Dit is vooral zo, omdat verstandige en vrome christenen, op grond van overal bekende redenen, zeer vrezen voor de verdere voortgang van sommige van deze onrechtzinnigheden, ja, mogelijk ook van vele andere, die tot nu toe wat meer verborgen zijn gehouden. Er is een onderlinge vrijheid van de broederen in die dingen die ons algemene geloof niet uitmaken, zonder dat hierin de ene aan de andere iets met twist en verdrukking opdringt. En zo lief als ons die vrijheid moet zijn, zo zeer moeten wij ons met afkeer stellen tegen het boze misbruik van deze vrijheid tot een schadelijke ongebondenheid van ons waanwijze verstand, om daardoor het algemene geloof te bestrijden of te ondermijnen, en zich op zo’n geheel verkeerde wijze een naam en aanhang in de wereld te maken, die niemand tot eer kan zijn bij God of bij recht verstandige christenen.

Hoewel dit werk zelf van geheel andere aard is, heb ik er toch een leerrede aan toegevoegd, die ik bij de eeuwwisseling voor de gemeente van Leiden volgens mijn plicht in gepaste eenvoudigheid gehouden heb tot algemene stichting. Ik wist dat ik en mijn toehoorders deze ongewone tijdsomstandigheid nooit weer zouden meemaken. Daarom had ik deze leerrede, tegen mijn gewoonte in, al eerder in druk aan de wereld willen meedelen, zonder enige menselijke opschik.
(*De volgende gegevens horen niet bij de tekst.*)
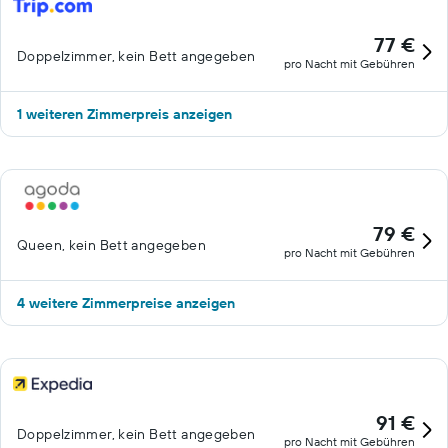
77 €
Doppelzimmer, kein Bett angegeben
pro Nacht mit Gebühren
1 weiteren Zimmerpreis anzeigen
79 €
Queen, kein Bett angegeben
pro Nacht mit Gebühren
4 weitere Zimmerpreise anzeigen
91 €
Doppelzimmer, kein Bett angegeben
pro Nacht mit Gebühren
Nu dacht ik dat ze van langduriger en algemener nut zou zijn als ik ze in dit boek opnam, aangezien de stof vooral bijzonder toepasselijk leek te zijn op de laatste ondergang van de wereld, waarmee het grotere werk eindigt. 

Gebruik ook de leerrede tot uw nut, richt u naar de Goddelijke inhoud daarvan met gehoorzaamheid des geloofs, en bereid uzelf zo in de snel voorbijgaande eeuw voor op de aankomende zalige eeuwigheid. Ja, ontvang en gebruik dit gehele werk zo, dat u daardoor mag toenemen in de kennis van uw gezuiverde christelijke godsdienst, en dat u in de waarheid tegen allerlei dwalingen bevestigd mag worden, tot eer van uw God en Zaligmaker, tot stichting van uw naasten, en tot uw eigen ware godzaligheid en volmaakte gelukzaligheid. 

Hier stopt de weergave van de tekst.